WHAT YOU ARE ASKED TO DO — Look below for the line with "BOZZA DI STAMPA". Extract that line and each one after it through the last, word for word.
[[ TASK MATERIAL, beginning ]]
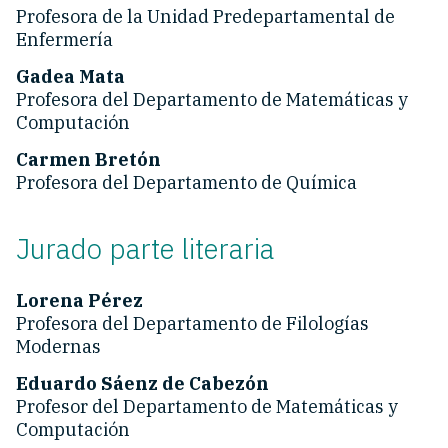
Profesora de la Unidad Predepartamental de
Enfermería
Gadea Mata
Profesora del Departamento de Matemáticas y
Computación
Carmen Bretón
Profesora del Departamento de Química
Jurado parte literaria
Lorena Pérez
Profesora del Departamento de Filologías
Modernas
Eduardo Sáenz de Cabezón
Profesor del Departamento de Matemáticas y
Computación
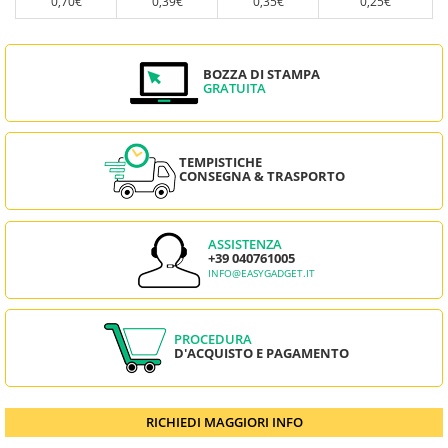
0,70€
0,39€
0,35€
0,25€
BOZZA DI STAMPA
GRATUITA
TEMPISTICHE
CONSEGNA & TRASPORTO
ASSISTENZA
+39 040761005
INFO@EASYGADGET.IT
PROCEDURA
D'ACQUISTO E PAGAMENTO
RICHIEDI MAGGIORI INFO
[[ TASK MATERIAL, end ]]
EXERCISE OUTPUT —
BOZZA DI STAMPA
GRATUITA
TEMPISTICHE
CONSEGNA & TRASPORTO
ASSISTENZA
+39 040761005
INFO@EASYGADGET.IT
PROCEDURA
D'ACQUISTO E PAGAMENTO
RICHIEDI MAGGIORI INFO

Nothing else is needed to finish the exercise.